Larry grinned. ‘Now you can see why I can’t afford to start reading any kind of briefing papers,’ he said to Toadyin’. ‘They make you think too much. The more you think, the less you do. That’s a fact. Important fact. Do you think, if I waited to read a bunch of briefing papers, I would have put out that tweet I just did? No way. I’d still be reading them next week. So this is how we’re gonna run this thing. You and Brawlin’ Steve and the cabinet secretaries and everyone else, your job is to find opportunities and come tell me about them. Then I figure out the leverage and go do the deal, and after that, you do whatever you have to do to make the deal work. Something happens, all you do is come tell me about it. I don’t need some long paper. You tell me – that’s enough for this mind to start ticking. It’s an amazing deal-making mind. Most amazing in history.’ He waved his fingers around his ears. ‘Tick tock, tick tock. There it goes. Making a deal.’
Tick tock, tick tock, I thought. The minutes were counting down, and whether it was days away, or weeks, or months, or years, the moment was coming closer, that moment when all choices are tainted and yet a choice must be made, that moment when the true nature of this man must show itself in all its colors.
‘Okay, what’s next?’ said Larry, rubbing his hands. ‘What are today’s executive orders?’
‘The immigration ones!’ yelled Brawlin’.
Toadyin’ frowned. ‘I thought they still need drafting.’
‘Had it done!’ retorted Brawlin’. He pulled out a file and opened it to reveal a sheaf of orders. ‘No time to lose. Immediate effect. Keep the Muslims out.’
‘Important orders,’ said Larry. ‘Very important. They’re going to make this country very, very safe.’
‘Mr President,’ said Slippery, ‘to that point … When I take these orders to the press, you know what they’re going to ask me, don’t you?’
Larry stared at him with the same uncomprehending look he had displayed in response to Slippery’s previous question.
‘They’re going to ask exactly how these orders make us safer. The record shows that refugees who have passed our existing vetting procedures haven’t been responsible for a single terrorist act, not one.’
‘Even if they’re Muslim?’ said Larry.
‘Even if they’re Muslim. Those are the facts. The media knows them as well as we do.’
‘You still don’t get it, do you, Sean?’ said Stonewallin’. ‘We have alternative facts.’
‘Sir, these orders are just theater.’
‘I know!’ yelled Brawlin’. ‘Ain’t it great?’
‘They’re not ready to be signed,’ said Toadyin’. ‘There’s a bunch of agencies who would normally be consulted who haven’t even seen-‘
‘Consulted?’ demanded Brawlin’. ‘Consulting’s for snowflakes, Reince. The minute we start consulting is the minute this administration ceases to be effective.’

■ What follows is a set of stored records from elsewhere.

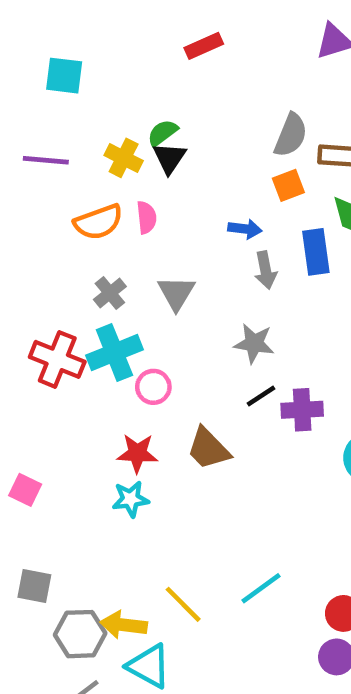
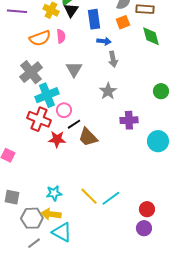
blue rectangle: (316, 252) -> (94, 19), moved
gray cross: (110, 293) -> (31, 72), moved, size x1.6
gray star: (254, 343) -> (108, 91), turned 30
red cross: (57, 359) -> (39, 119), moved
black line: (261, 396) -> (74, 124), moved
cyan star: (130, 499) -> (54, 193), moved
yellow line: (183, 604) -> (89, 196), moved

‘Has anyone checked to see if they’re constitutional?’
‘The minute you check, some smart-ass lawyer called Rubinstein or Cohen is going to say no!’
‘Has anyone checked to see if they’re operable?’
‘Has anyone checked to see if they’re operable?’ Brawlin’ mimicked him in falsetto.
‘You said they’ll have immediate effect. What if someone’s in the air when the order’s signed? Does that mean he gets turned back when he lands?’
‘And how does that make us look?’
‘Tough as hell! One tough, bad-ass country! The snowflakes are gonna kick up. Bring it on. Let those Muslim-lovers squeal!’
‘There’ll be chaos.’
‘I know! Ain’t it great?’ Brawlin’ set the orders on the desk in front of the president.
Larry glanced over the first one – or the first six sentences, at least – greedily. ‘Get the photographers in,’ he said, and he picked up his pen and composed his features into one of his simpering pouts, ready to sign.